◆ Task item
Wherever the string "prachtige" appears in a line of the listing below, report that line.

◆ Stored data
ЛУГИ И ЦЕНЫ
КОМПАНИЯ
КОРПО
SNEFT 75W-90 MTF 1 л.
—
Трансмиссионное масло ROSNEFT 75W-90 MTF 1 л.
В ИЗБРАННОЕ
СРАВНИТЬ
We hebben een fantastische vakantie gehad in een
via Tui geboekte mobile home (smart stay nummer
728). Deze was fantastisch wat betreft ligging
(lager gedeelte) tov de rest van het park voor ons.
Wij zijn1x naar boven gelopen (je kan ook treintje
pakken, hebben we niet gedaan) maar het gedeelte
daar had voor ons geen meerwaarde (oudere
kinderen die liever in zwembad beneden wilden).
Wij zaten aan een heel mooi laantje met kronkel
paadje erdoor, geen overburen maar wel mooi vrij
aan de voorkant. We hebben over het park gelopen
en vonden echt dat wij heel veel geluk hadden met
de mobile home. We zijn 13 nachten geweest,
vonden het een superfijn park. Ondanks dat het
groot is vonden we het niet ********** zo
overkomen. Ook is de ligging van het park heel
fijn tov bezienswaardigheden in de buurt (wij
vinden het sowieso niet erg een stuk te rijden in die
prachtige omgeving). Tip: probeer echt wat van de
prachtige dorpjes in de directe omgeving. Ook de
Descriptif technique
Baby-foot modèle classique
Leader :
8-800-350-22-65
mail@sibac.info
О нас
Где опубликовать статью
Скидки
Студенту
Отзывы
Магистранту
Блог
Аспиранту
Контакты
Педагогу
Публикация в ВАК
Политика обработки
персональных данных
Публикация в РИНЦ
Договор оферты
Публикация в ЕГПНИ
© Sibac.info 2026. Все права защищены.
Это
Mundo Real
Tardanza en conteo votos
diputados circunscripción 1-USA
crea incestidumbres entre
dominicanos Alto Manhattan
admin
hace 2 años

◆ Output of the task
prachtige omgeving). Tip: probeer echt wat van de
prachtige dorpjes in de directe omgeving. Ook de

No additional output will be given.